Blood cultures (BC) are the standard method for diagnosis of bloodstream infections (BSI). However, the average BC contamination rate (CR) in US hospitals is 2.9%, potentially resulting in unnecessary antibiotic use and excessive therapy costs. Several studies have compared various skin antisepsis agents without a clear consensus as to which agent is most effective in reducing contamination.

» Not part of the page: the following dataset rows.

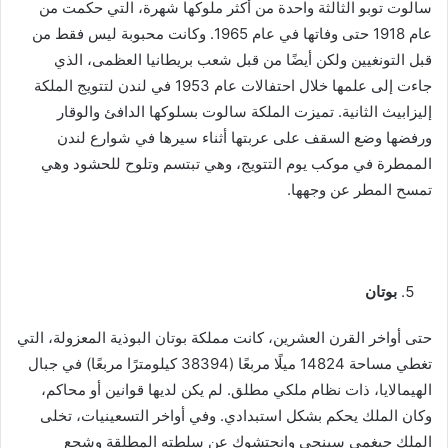
سالوت توبو الثالثة واحدة من أكثر ملوكها شهرة، التي حكمت من
عام 1918 حتى وفاتها في عام 1965. وكانت محبوبة ليس فقط من
قبل التونغيين ولكن أيضًا من قبل شعب بريطانيا العظمى، الذي
جاءت إلى علمها خلال احتفالات عام 1953 في لندن لتتويج الملكة
إليزابيث الثانية. تميزت الملكة سالوت بسلوكها الدافئ والوقار
ورفضها وضع السقف على عربتها أثناء سيرها في شوارع لندن
الممطرة في موكب يوم التتويج، وهي تبتسم وتلوح للحشود وهي
تمسح المطر عن وجهها.
بوتان
حتى أواخر القرن العشرين، كانت مملكة بوتان البوذية المعزولة، التي
تغطي مساحة 14824 ميلًا مربعًا (38394 كيلومترًا مربعًا) في جبال
الهيمالايا، ذات نظام ملكي مطلق. لم يكن لديها قوانين أو محاكم،
وكان الملك يحكم بشكل استبدادي. وفي أواخر التسعينيات، تخلى
الملك جيغمي سينجي وانجتشوك عن سلطته المطلقة وشجع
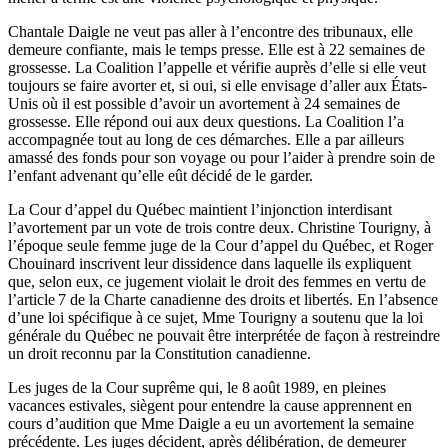
Chantale Daigle ne veut pas aller à l’encontre des tribunaux, elle
demeure confiante, mais le temps presse. Elle est à 22 semaines de
grossesse. La Coalition l’appelle et vérifie auprès d’elle si elle veut
toujours se faire avorter et, si oui, si elle envisage d’aller aux États-
Unis où il est possible d’avoir un avortement à 24 semaines de
grossesse. Elle répond oui aux deux questions. La Coalition l’a
accompagnée tout au long de ces démarches. Elle a par ailleurs
amassé des fonds pour son voyage ou pour l’aider à prendre soin de
l’enfant advenant qu’elle eût décidé de le garder.
La Cour d’appel du Québec maintient l’injonction interdisant
l’avortement par un vote de trois contre deux. Christine Tourigny, à
l’époque seule femme juge de la Cour d’appel du Québec, et Roger
Chouinard inscrivent leur dissidence dans laquelle ils expliquent
que, selon eux, ce jugement violait le droit des femmes en vertu de
l’article 7 de la Charte canadienne des droits et libertés. En l’absence
d’une loi spécifique à ce sujet, Mme Tourigny a soutenu que la loi
générale du Québec ne pouvait être interprétée de façon à restreindre
un droit reconnu par la Constitution canadienne.
Les juges de la Cour suprême qui, le 8 août 1989, en pleines
vacances estivales, siègent pour entendre la cause apprennent en
cours d’audition que Mme Daigle a eu un avortement la semaine
précédente. Les juges décident, après délibération, de demeurer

A prospective, randomized crossover study was performed at Robert Wood Johnson University Hospital (RWJUH) directly comparing blood culture contamination rates using chlorhexidine vs. iodine tincture for skin antisepsis. Eight nursing units at RWJUH were provided with blood culture kits containing either chlorhexidine (CH) or iodine tincture (IT) for skin antisepsis prior to every blood culture venipuncture, which were obtained by nurses or clinical care technicians. At quarterly intervals, the antiseptic agent used on each nursing unit was switched. Analyses of positive BCs were performed to distinguish true BSIs from contaminants. Of the 6095 total BC sets obtained on the participating nursing units, 667 (10.94%) were positive, and 238 (3.90%) were judged by the investigators to be contaminated. Of 3130 BCs obtained using IT, 340 (10.86%) were positive and 123 (3.93%) were contaminated. Of 2965 BCs obtained using CH, 327 (11.03%) were positive and 115 (3.88%) were contaminated. Rates of contaminated BCs were not statistically significant between the two antiseptic agents (P = 1.0). We conclude that CH and IT are equivalent agents for blood culture skin antisepsis.

Reference:

Story-Roller, E. and Weinstein, M.P. (2016) Chlorhexidine vs. Tincture of Iodine for Reduction of Blood Culture Contamination Rates: A Prospective Randomized Crossover Study. Journal of Clinical Microbiology. October 5th. [Epub ahead of print].